Teddy snorted. “I feel like my Aunt Ellen would agree. Your mum and my Aunt Ellen should hang out sometime.”
“Do you think any of the bats are vampires?” asked Pari, getting back to the more important subject.
Jack looked up from where he’d been snoozing on the floor, as if this was a very important topic of conversation.
“No,” Teddy said wisely. “No such thing. They’re just little flying mice.”
Jack, reassured, put his head down and went back to snoring.
“Too bad,” Pari said. “I was thinking we might use some of them for a costume.”
* * *
Sam looked at the Turtledove Chronicle, read the message about the Halloween costume, and swore. Halloween. He probably should have been thinking about Halloween. Oops.
Over dinner that night, after they had relayed the day’s adventures (Sam: Managed to get Roger to stop sending every single e-mail with a high importance alert; Teddy: Remembered for the first time to add one of the UK’s hidden u’s into a word without any prompting), Sam said, “You’re having some kind of Halloween celebration in school and this reminded me that we haven’t even talked about what you want to be for Halloween.”
“I want to be a football play
er,” said Teddy.
Sam blinked. “Football as in . . . ?”
Teddy rolled his eyes exaggeratedly. “American football, Dad.
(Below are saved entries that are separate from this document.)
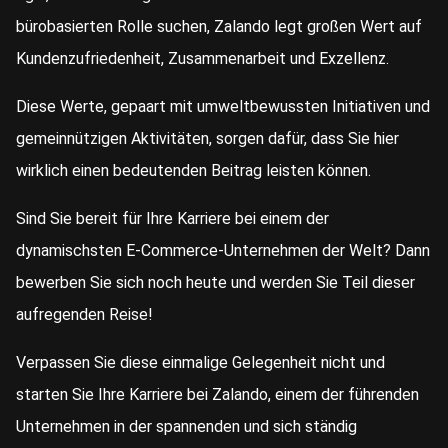
bürobasierten Rolle suchen, Zalando legt großen Wert auf
Kundenzufriedenheit, Zusammenarbeit und Exzellenz.
Diese Werte, gepaart mit umweltbewussten Initiativen und
gemeinnützigen Aktivitäten, sorgen dafür, dass Sie hier
wirklich einen bedeutenden Beitrag leisten können.
Sind Sie bereit für Ihre Karriere bei einem der
dynamischsten E-Commerce-Unternehmen der Welt? Dann
bewerben Sie sich noch heute und werden Sie Teil dieser
aufregenden Reise!
Verpassen Sie diese einmalige Gelegenheit nicht und
starten Sie Ihre Karriere bei Zalando, einem der führenden
Unternehmen in der spannenden und sich ständig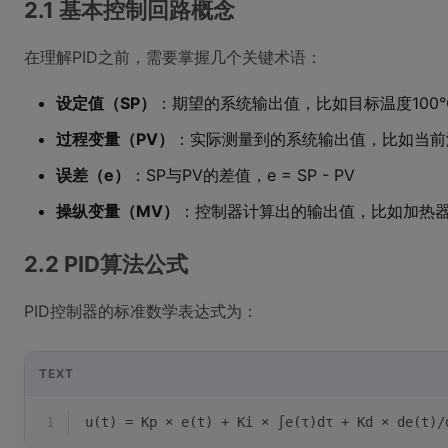
2.1 基本控制回路概念
在理解PID之前，需要掌握几个关键术语：
设定值（SP）
：期望的系统输出值，比如目标温度100°
过程变量（PV）
：实际测量到的系统输出值，比如当前温
误差（e）
：SP与PV的差值，e = SP - PV
操纵变量（MV）
：控制器计算出的输出值，比如加热
2.2 PID算法公式
PID控制器的标准数学表达式为：
TEXT
1
u(t) = Kp × e(t) + Ki × ∫e(τ)dτ + Kd × de(t)/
Regular football.”
“Here football is not—”
“I know the vocabulary. But I want to be a regular, American football player for Halloween. And it’s my Halloween costume. That means I get to be whatever I want. Isn’t that the whole point of the day?”
Sam couldn’t deny that. It was supposed to be a day to be whatever you wanted to be. If Teddy wanted to be an American football player, then Sam supposed he couldn’t argue with it. “You’re right,” he agreed. Now he just had to figure out where he was going to find an American football player costume.
Sam decided it would be wiser to change the subject. “How are things going with the play? You and Pari getting your scene in order?”
“Yeah. Kind of. Pari said her mum says you’re hopeless.”
“Well,” said Sam, a little offended, “I think that’s uncalled for.”
“I think she’s going to try to help you out with Miss Quinn.”
Oh, thought Sam. Well, he supposed in that context, he was fairly hopeless. But... “Define ‘helping out.’ ”
Teddy shrugged. “I don’t know.”
Sam frowned.
* * *
“You’re a lifesaver,” Sam said, when Ellen arrived with her arms full of random detritus, some of which, Sam hoped, might become an American football player costume.
“Cutting Halloween a little close, aren’t you?” she said, as she dumped everything in a big pile on the kitchen counter.
“Yes, yes,” Sam said impatiently, digging through it. “I know. Can we skip the lecture? Haven’t time for the lecture. Have to piece together an entire American football player costume from scraps of things that are definitely not American football uniforms.”
“It would all be much easier if he just went as an actual football player. You know, a normal football player. A real football player.”
Sam sighed. “Trust me, I do not want to get into yet another debate over which version of football is the ‘real’ version.”